ARCHIBALD JOHN SCOONES
Sergeant 926316, D Battery, 290th Brigade, Royal Field Artillery
Killed in Action on Saturday 23rd March, 1918
Commemorated: Pozières Memorial, Somme, Panel 7 to 10


Archibald Scoones was born in Camberwell in 1887, the son of Edward and Kate Scoones. At the time of the 1911 census the family were still in London and living at 75 Arran Road, Catford. Edward was the manager at a factory making toilet preparations, and both Archibald and his younger brother Horace were clerks in the same business. It's not known when they moved to Lancing, but Edward Scoones must have either been relatively successful, or perhaps had inherited money, as by the outbreak of war they were living at Laurel Lodge, North Road, Lancing, a large detached house just south of Monks Farm, and opposite the present turning for North Farm Road. Archibald Scoones' service record does not survive at The National Archives, but it is known that he joined the army in September 1914, enlisting in Lewisham, while resident in Lancing.

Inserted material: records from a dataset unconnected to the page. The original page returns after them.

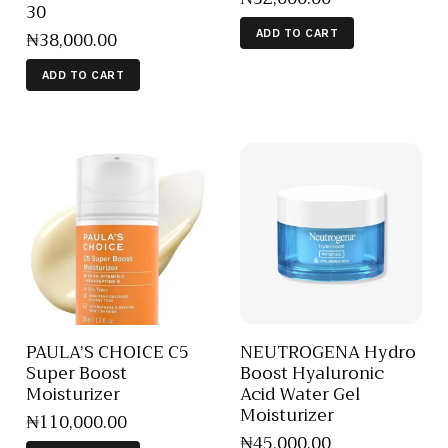
30
₦
38,000
.
00
ADD TO CART
ADD TO CART
PAULA’S CHOICE C5
NEUTROGENA Hydro
Super Boost
Boost Hyaluronic
Moisturizer
Acid Water Gel
Moisturizer
₦
110,000
.
00
₦
45,000
.
00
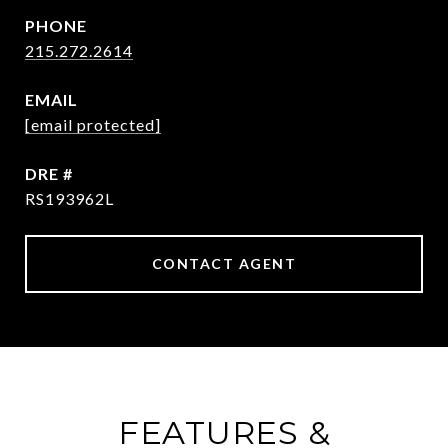
PHONE
215.272.2614
EMAIL
[email protected]
DRE #
RS193962L
CONTACT AGENT
FEATURES &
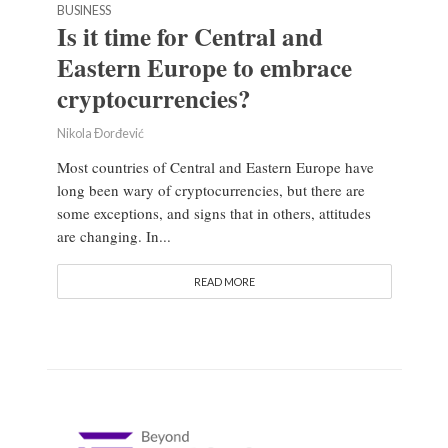
BUSINESS
Is it time for Central and
Eastern Europe to embrace
cryptocurrencies?
Nikola Đorđević
Most countries of Central and Eastern Europe have
long been wary of cryptocurrencies, but there are
some exceptions, and signs that in others, attitudes
are changing. In...
READ MORE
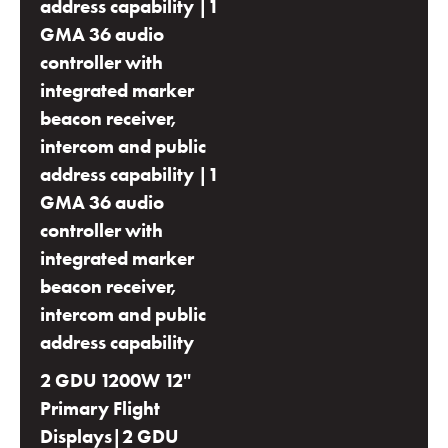
address capability |1
GMA 36 audio
controller with
integrated marker
beacon receiver,
intercom and public
address capability |1
GMA 36 audio
controller with
integrated marker
beacon receiver,
intercom and public
address capability
2 GDU 1200W 12''
Primary Flight
Displays|2 GDU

He must have proved an efficient and responsible soldier, as three and a half years on he had reached the rank of Sergeant. Unfortunately, like several other Lancing men, the German Spring Offensive or 'Kaiserschlacht' of 1918 was to be his last action. The Battalion war diary held at the National Archives [WO95/2995] shows that his unit was about 20 miles south of St. Quentin, near Chauny, and withdrawing daily. They had lost heavily on March 21st, with casualties of 122 officers and men killed, injured or captured, and also 16 horses. There is no mention in the diary of casualties on the 23rd March, but the nature of Archie Scoones death was mentioned in the Sussex Daily News on 20th May 1918:

SERGEANT A. J. SCOONES - LANCING - Mr. and Mrs Scoones of Laurel Lodge, Lancing, have sustained a bereavement by the war, their son Sgt. A. J. Scoones, Royal Field Artillery, having been killed by a shell on the Western Front. Enlisting in September 1914 he had been in this theatre of war since January 1917. He was thirty-one and single.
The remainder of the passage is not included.